One insert or multiple inserts?


A colleague asked me a trick* question today which I failed 🙂

* whether it was a “trick” question is probably in the eye of the beholder, though…

“What are the differences, if any, between the following two approaches to inserting multiple rows (assume v1 and v2 have different values):

INSERT INTO mytable (a)
SELECT :v1 FROM DUAL;
INSERT INTO mytable (a)
SELECT :v2 FROM DUAL;

OR:

INSERT INTO mytable (a)
SELECT :v1 FROM DUAL
UNION
SELECT :v2 FROM DUAL;

I quickly answered:

  1. The first approach requires one extra parse;
  2. The second approach requires a Sort Distinct (albeit of only two rows)
  3. A UNION ALL would be better, which would not require a Sort, nor would require the extra parse.

My colleague responded, there’s one very important thing I missed: Triggers! The first approach would execute the BEFORE STATEMENT and AFTER STATEMENT triggers once for each row. The second approach would only execute these triggers once.

What’s sad is that the application we’re working on has row-level logic in the BEFORE/AFTER statement triggers. If we try to optimise the code to insert more than one row in one INSERT statement, the application only runs the row-level logic for the first row inserted. Bad code! Very very bad!

Weird SQL Results
ORA-01481 Invalid number format model

Comments

  1. Is there any reason for not using INSERT INTO …. VALUES ….. Instead of using DUAL?

    • Jeffrey Kemp
      14 May 2010 - 6:47 am

      Hi Jiri,

      Yes, this was just an example. In our case the queries were not on DUAL but on other tables – and each query would only retrieve one row.

      • Thank you for the clarification.

        Typing on iPhone far from dev box to test this….

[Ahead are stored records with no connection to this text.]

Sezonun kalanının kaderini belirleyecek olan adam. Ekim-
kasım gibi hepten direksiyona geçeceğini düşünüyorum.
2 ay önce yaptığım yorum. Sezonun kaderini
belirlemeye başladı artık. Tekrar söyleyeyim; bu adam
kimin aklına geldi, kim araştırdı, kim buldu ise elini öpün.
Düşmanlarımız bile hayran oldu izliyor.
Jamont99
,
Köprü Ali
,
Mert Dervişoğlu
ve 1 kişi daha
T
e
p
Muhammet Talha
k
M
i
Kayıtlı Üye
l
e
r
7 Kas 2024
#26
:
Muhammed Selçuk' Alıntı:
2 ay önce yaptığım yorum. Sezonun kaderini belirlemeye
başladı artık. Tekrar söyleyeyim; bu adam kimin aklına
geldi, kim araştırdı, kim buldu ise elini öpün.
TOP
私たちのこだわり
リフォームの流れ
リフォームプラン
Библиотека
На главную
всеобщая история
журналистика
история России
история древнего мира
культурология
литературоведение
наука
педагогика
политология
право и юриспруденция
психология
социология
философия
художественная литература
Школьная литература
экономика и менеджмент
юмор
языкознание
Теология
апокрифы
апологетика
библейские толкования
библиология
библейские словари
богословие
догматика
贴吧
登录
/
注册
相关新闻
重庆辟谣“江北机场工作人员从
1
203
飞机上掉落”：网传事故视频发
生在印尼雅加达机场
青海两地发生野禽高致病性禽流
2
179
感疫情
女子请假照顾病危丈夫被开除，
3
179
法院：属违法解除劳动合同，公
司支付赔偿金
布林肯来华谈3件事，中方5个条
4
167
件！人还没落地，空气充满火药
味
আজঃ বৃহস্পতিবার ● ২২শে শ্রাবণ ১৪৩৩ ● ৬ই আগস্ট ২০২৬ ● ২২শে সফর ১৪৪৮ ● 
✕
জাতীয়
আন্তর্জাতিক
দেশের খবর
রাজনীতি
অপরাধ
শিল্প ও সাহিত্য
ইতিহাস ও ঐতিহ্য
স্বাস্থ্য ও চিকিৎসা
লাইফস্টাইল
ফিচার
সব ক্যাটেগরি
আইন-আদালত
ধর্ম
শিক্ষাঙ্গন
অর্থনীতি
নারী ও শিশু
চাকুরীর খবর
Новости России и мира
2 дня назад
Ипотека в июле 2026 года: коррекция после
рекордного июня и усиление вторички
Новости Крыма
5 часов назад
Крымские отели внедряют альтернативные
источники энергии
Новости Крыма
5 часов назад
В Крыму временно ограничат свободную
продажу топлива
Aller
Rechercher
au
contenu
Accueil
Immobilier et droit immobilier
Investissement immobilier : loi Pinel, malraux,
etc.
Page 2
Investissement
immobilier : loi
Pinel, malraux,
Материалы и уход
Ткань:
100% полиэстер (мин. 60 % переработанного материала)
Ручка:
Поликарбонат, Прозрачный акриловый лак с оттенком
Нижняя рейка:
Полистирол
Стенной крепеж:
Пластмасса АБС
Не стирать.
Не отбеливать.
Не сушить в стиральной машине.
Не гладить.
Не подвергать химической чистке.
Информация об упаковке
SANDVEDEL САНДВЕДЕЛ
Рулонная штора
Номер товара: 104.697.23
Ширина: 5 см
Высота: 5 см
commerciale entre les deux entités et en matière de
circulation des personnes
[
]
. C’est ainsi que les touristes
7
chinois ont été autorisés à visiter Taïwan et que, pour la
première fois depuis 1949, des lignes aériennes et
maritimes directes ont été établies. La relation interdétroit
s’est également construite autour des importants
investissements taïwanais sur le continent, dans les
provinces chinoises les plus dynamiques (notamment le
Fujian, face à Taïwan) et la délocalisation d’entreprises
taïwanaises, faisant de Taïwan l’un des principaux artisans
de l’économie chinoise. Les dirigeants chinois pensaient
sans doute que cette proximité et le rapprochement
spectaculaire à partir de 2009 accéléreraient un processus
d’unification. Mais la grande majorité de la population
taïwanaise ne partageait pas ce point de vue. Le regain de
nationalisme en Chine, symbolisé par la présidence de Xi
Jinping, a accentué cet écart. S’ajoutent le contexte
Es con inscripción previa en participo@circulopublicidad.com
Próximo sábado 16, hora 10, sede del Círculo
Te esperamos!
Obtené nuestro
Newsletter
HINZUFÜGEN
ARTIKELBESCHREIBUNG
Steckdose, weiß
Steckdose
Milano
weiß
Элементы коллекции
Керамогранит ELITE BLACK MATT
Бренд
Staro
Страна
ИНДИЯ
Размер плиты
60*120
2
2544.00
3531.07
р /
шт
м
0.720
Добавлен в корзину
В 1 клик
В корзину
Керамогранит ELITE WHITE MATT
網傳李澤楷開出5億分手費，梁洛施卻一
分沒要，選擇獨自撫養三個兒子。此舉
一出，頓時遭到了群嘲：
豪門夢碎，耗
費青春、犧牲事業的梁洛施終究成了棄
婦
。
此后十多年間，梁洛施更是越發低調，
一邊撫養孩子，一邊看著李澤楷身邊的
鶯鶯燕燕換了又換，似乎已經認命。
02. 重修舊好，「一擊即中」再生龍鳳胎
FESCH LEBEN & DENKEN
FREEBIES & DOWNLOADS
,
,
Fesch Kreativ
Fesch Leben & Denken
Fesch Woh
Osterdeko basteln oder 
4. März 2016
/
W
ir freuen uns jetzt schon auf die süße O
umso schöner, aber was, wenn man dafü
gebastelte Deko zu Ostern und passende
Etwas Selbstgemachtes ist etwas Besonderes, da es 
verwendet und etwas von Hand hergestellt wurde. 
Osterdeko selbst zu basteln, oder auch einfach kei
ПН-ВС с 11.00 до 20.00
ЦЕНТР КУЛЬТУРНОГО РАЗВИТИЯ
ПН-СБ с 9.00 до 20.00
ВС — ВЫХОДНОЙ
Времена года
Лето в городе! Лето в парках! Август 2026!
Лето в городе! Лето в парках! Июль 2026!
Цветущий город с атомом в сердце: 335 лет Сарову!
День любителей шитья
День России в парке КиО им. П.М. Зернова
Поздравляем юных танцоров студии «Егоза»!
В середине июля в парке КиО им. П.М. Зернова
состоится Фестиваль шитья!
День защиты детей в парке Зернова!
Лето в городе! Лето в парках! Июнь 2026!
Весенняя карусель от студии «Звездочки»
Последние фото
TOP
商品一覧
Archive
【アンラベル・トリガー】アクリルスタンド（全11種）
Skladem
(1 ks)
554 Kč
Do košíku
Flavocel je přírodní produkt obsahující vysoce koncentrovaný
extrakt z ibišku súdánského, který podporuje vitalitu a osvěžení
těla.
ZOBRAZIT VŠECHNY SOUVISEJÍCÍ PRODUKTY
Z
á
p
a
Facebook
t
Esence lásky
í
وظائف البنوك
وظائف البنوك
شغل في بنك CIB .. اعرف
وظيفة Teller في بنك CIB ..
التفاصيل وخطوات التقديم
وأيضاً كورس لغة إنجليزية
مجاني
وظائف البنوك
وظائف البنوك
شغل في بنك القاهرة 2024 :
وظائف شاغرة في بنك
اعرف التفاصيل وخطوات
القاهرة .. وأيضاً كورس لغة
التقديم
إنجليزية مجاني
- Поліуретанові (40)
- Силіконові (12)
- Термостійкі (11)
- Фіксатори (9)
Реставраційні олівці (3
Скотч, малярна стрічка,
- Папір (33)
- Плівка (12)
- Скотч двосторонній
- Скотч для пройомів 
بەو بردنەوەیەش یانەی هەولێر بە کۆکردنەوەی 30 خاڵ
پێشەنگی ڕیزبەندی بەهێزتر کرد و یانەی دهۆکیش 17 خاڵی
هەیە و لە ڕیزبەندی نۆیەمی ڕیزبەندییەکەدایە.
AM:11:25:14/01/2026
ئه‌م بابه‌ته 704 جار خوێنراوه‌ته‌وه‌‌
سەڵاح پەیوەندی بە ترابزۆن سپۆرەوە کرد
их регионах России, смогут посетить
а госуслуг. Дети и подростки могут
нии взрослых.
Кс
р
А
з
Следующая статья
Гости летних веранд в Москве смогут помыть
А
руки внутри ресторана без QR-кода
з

        I think Option2 should be theoretically faster If

        1.there are indexes
        2. Table is compressed

        • Well, Jiri, we could discuss whether one approach is faster than the other, and under which conditions – but the point of this post is not really about performance, although I can see why it might seem so. The point is really about the differences due to the existence of triggers on the table.